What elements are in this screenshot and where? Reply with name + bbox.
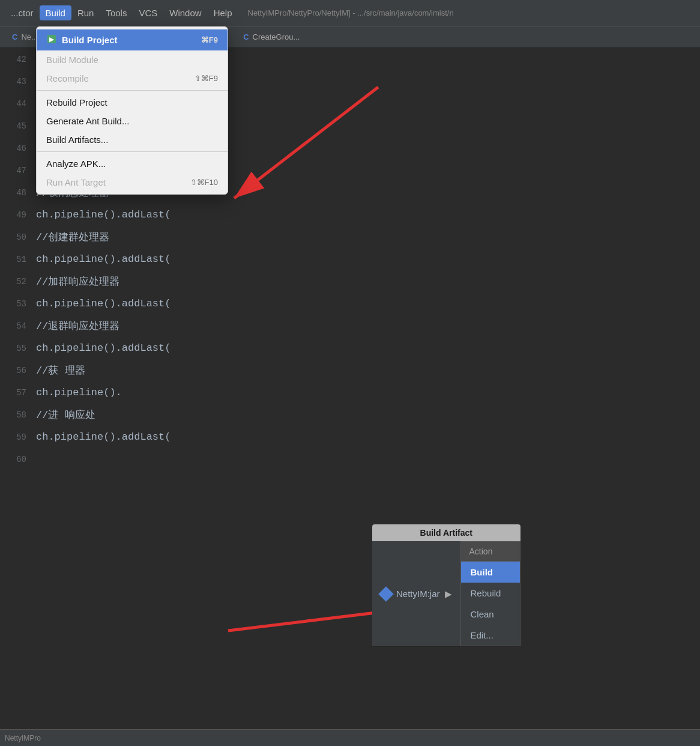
build-menu: ▶ Build Project ⌘F9 Build Module Recompi… [36, 26, 228, 195]
separator-2 [37, 151, 228, 152]
build-menu-build-module[interactable]: Build Module [37, 50, 228, 69]
action-submenu-header: Action [461, 542, 520, 562]
menubar: ...ctor Build Run Tools VCS Window Help … [0, 0, 700, 26]
build-menu-analyze-apk[interactable]: Analyze APK... [37, 154, 228, 173]
code-line-53: 53 ch.pipeline().addLast( [0, 293, 700, 315]
build-project-icon: ▶ [46, 34, 57, 44]
generate-ant-label: Generate Ant Build... [46, 116, 129, 126]
code-line-58: 58 //进 响应处 [0, 404, 700, 426]
code-line-59: 59 ch.pipeline().addLast( [0, 426, 700, 448]
artifact-name: NettyIM:jar [396, 589, 440, 599]
svg-text:▶: ▶ [49, 36, 55, 43]
statusbar: NettyIMPro [0, 729, 700, 746]
artifact-item-nettyim[interactable]: NettyIM:jar ▶ [372, 584, 460, 604]
menubar-item-build[interactable]: Build [40, 5, 71, 20]
tab-ne-label: Ne... [21, 32, 37, 41]
code-line-50: 50 //创建群处理器 [0, 226, 700, 248]
recompile-label: Recompile [46, 73, 89, 83]
code-line-55: 55 ch.pipeline().addLast( [0, 337, 700, 359]
build-menu-run-ant[interactable]: Run Ant Target ⇧⌘F10 [37, 173, 228, 192]
code-line-54: 54 //退群响应处理器 [0, 315, 700, 337]
menubar-item-help[interactable]: Help [208, 5, 238, 20]
window-title: NettyIMPro/NettyPro/NettyIM] - .../src/m… [248, 8, 454, 17]
artifact-row: NettyIM:jar ▶ Action Build Rebuild Clean… [372, 541, 520, 647]
run-ant-shortcut: ⇧⌘F10 [190, 178, 218, 187]
separator-1 [37, 90, 228, 91]
menubar-item-run[interactable]: Run [71, 5, 100, 20]
build-menu-generate-ant[interactable]: Generate Ant Build... [37, 112, 228, 130]
code-line-49: 49 ch.pipeline().addLast( [0, 204, 700, 226]
recompile-shortcut: ⇧⌘F9 [195, 74, 218, 83]
build-menu-recompile[interactable]: Recompile ⇧⌘F9 [37, 69, 228, 88]
menubar-item-tools[interactable]: Tools [100, 5, 133, 20]
statusbar-text: NettyIMPro [5, 734, 41, 742]
analyze-apk-label: Analyze APK... [46, 159, 106, 169]
menubar-item-vcs[interactable]: VCS [133, 5, 163, 20]
code-line-51: 51 ch.pipeline().addLast( [0, 248, 700, 270]
run-ant-label: Run Ant Target [46, 177, 106, 187]
menubar-item-refactor[interactable]: ...ctor [5, 5, 40, 20]
artifact-header: Build Artifact [372, 524, 520, 541]
build-project-shortcut: ⌘F9 [201, 35, 218, 44]
action-item-build[interactable]: Build [461, 562, 520, 583]
diamond-icon [378, 586, 393, 601]
build-project-label: Build Project [62, 35, 118, 45]
code-line-60: 60 [0, 448, 700, 470]
artifact-panel: Build Artifact NettyIM:jar ▶ Action Buil… [372, 524, 520, 647]
code-line-56: 56 //获 理器 [0, 359, 700, 381]
action-item-rebuild[interactable]: Rebuild [461, 583, 520, 604]
action-item-clean[interactable]: Clean [461, 604, 520, 625]
build-menu-rebuild-project[interactable]: Rebuild Project [37, 93, 228, 112]
action-submenu: Action Build Rebuild Clean Edit... [460, 541, 520, 646]
tab-creategroup[interactable]: C CreateGrou... [236, 30, 307, 44]
build-artifacts-label: Build Artifacts... [46, 135, 108, 145]
action-item-edit[interactable]: Edit... [461, 625, 520, 646]
tab-creategroup-label: CreateGrou... [253, 32, 300, 41]
code-line-52: 52 //加群响应处理器 [0, 270, 700, 293]
menubar-item-window[interactable]: Window [163, 5, 207, 20]
build-menu-build-project[interactable]: ▶ Build Project ⌘F9 [37, 29, 228, 50]
code-line-57: 57 ch.pipeline(). [0, 381, 700, 404]
build-menu-build-artifacts[interactable]: Build Artifacts... [37, 130, 228, 149]
build-module-label: Build Module [46, 55, 98, 65]
arrow-right-icon: ▶ [445, 589, 452, 599]
rebuild-project-label: Rebuild Project [46, 97, 107, 108]
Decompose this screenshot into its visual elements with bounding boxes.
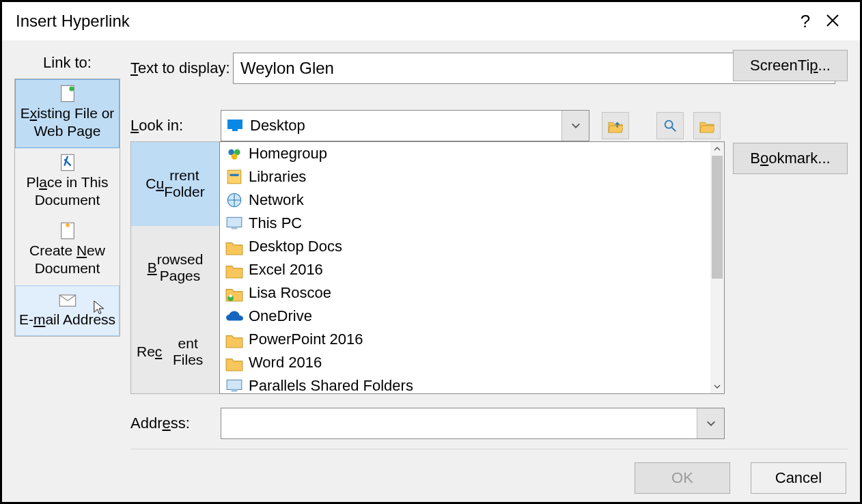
scroll-up-icon (713, 145, 721, 153)
linkto-list: Existing File orWeb Page Place in ThisDo… (14, 79, 120, 337)
ok-button[interactable]: OK (635, 462, 730, 494)
list-item-label: OneDrive (249, 307, 312, 325)
lookin-combo[interactable]: Desktop (221, 110, 589, 141)
page-location-icon (58, 153, 77, 172)
lookin-dropdown[interactable] (561, 111, 589, 141)
linkto-panel: Link to: Existing File orWeb Page Place … (14, 54, 120, 337)
side-buttons: ScreenTip... Bookmark... (733, 50, 848, 174)
search-icon (663, 118, 678, 133)
bottom-buttons: OK Cancel (130, 462, 848, 494)
separator (130, 449, 848, 449)
list-item-label: Parallels Shared Folders (249, 377, 413, 393)
desktop-icon (227, 117, 243, 134)
dialog-body: Link to: Existing File orWeb Page Place … (2, 40, 860, 502)
linkto-place-in-doc[interactable]: Place in ThisDocument (15, 148, 120, 217)
list-item-label: Homegroup (249, 145, 327, 163)
address-dropdown[interactable] (697, 408, 724, 438)
folder-open-icon (699, 118, 714, 133)
folder-icon (225, 261, 243, 279)
chevron-down-icon (706, 418, 717, 429)
browse-tabs: CurrentFolder BrowsedPages Recent Files (130, 141, 219, 394)
screentip-button[interactable]: ScreenTip... (733, 50, 848, 81)
list-item[interactable]: Homegroup (220, 142, 710, 165)
list-item-label: Excel 2016 (249, 261, 323, 279)
homegroup-icon (225, 145, 243, 163)
libraries-icon (225, 168, 243, 186)
help-button[interactable]: ? (792, 11, 819, 32)
list-item[interactable]: Word 2016 (220, 351, 710, 374)
list-item[interactable]: Libraries (220, 165, 710, 188)
file-list[interactable]: HomegroupLibrariesNetworkThis PCDesktop … (219, 141, 725, 394)
user-icon (225, 284, 243, 302)
cancel-button[interactable]: Cancel (751, 462, 846, 494)
list-item-label: Libraries (249, 168, 306, 186)
folder-icon (225, 354, 243, 372)
page-web-icon (58, 84, 77, 103)
list-item-label: Lisa Roscoe (249, 284, 331, 302)
list-item[interactable]: Excel 2016 (220, 258, 710, 281)
scrollbar-thumb[interactable] (712, 156, 723, 279)
address-combo[interactable] (221, 408, 725, 439)
cursor-icon (93, 300, 108, 315)
list-item-label: Word 2016 (249, 354, 322, 372)
lookin-value: Desktop (250, 117, 305, 135)
linkto-existing-file[interactable]: Existing File orWeb Page (15, 79, 120, 148)
folder-up-icon (608, 118, 623, 133)
list-item[interactable]: Lisa Roscoe (220, 281, 710, 305)
onedrive-icon (225, 307, 243, 325)
list-item[interactable]: Parallels Shared Folders (220, 374, 710, 393)
list-item[interactable]: Network (220, 188, 710, 212)
browse-panel: CurrentFolder BrowsedPages Recent Files … (130, 141, 725, 394)
folder-icon (225, 331, 243, 348)
list-item[interactable]: PowerPoint 2016 (220, 328, 710, 351)
text-to-display-label: Text to display: (130, 59, 233, 77)
folder-icon (225, 238, 243, 255)
list-item[interactable]: Desktop Docs (220, 235, 710, 258)
pc-icon (225, 377, 243, 393)
list-item-label: This PC (249, 214, 302, 232)
linkto-create-new[interactable]: Create NewDocument (15, 216, 120, 285)
close-button[interactable] (819, 11, 846, 32)
bookmark-button[interactable]: Bookmark... (733, 143, 848, 174)
tab-current-folder[interactable]: CurrentFolder (131, 142, 219, 226)
list-item[interactable]: This PC (220, 212, 710, 235)
pc-icon (225, 214, 243, 232)
lookin-label: Look in: (130, 117, 221, 135)
linkto-email[interactable]: E-mail Address (15, 285, 120, 336)
titlebar: Insert Hyperlink ? (2, 2, 860, 40)
tab-recent-files[interactable]: Recent Files (131, 309, 219, 393)
scrollbar[interactable] (710, 142, 724, 393)
close-icon (826, 14, 839, 27)
address-row: Address: (130, 408, 725, 439)
network-icon (225, 191, 243, 209)
right-panel: Text to display: ScreenTip... Bookmark..… (130, 50, 848, 502)
list-item-label: Network (249, 191, 304, 209)
dialog-title: Insert Hyperlink (16, 12, 130, 31)
list-item-label: PowerPoint 2016 (249, 331, 363, 348)
browse-web-button[interactable] (656, 112, 684, 139)
linkto-header: Link to: (14, 54, 120, 72)
list-item-label: Desktop Docs (249, 238, 342, 255)
scroll-down-icon (713, 382, 721, 391)
up-one-level-button[interactable] (602, 112, 629, 139)
tab-browsed-pages[interactable]: BrowsedPages (131, 226, 219, 310)
page-new-icon (58, 221, 77, 240)
mail-icon (58, 290, 77, 309)
chevron-down-icon (570, 120, 581, 131)
browse-file-button[interactable] (693, 112, 721, 139)
list-item[interactable]: OneDrive (220, 305, 710, 328)
address-label: Address: (130, 415, 221, 432)
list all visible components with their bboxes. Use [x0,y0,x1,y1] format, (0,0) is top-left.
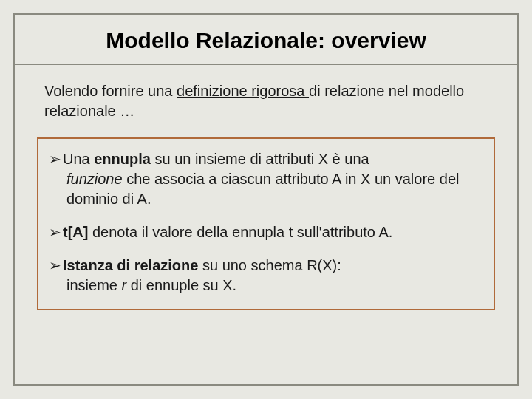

--

▶ **Exercise directions**:
Find the word "screenshot" in the entries, and copy every line it shows up in.

▶ **The answer**:
What elements are in this screenshot and where? Reply with name + bbox.
Decompose this screenshot into its visual elements with bounding boxes.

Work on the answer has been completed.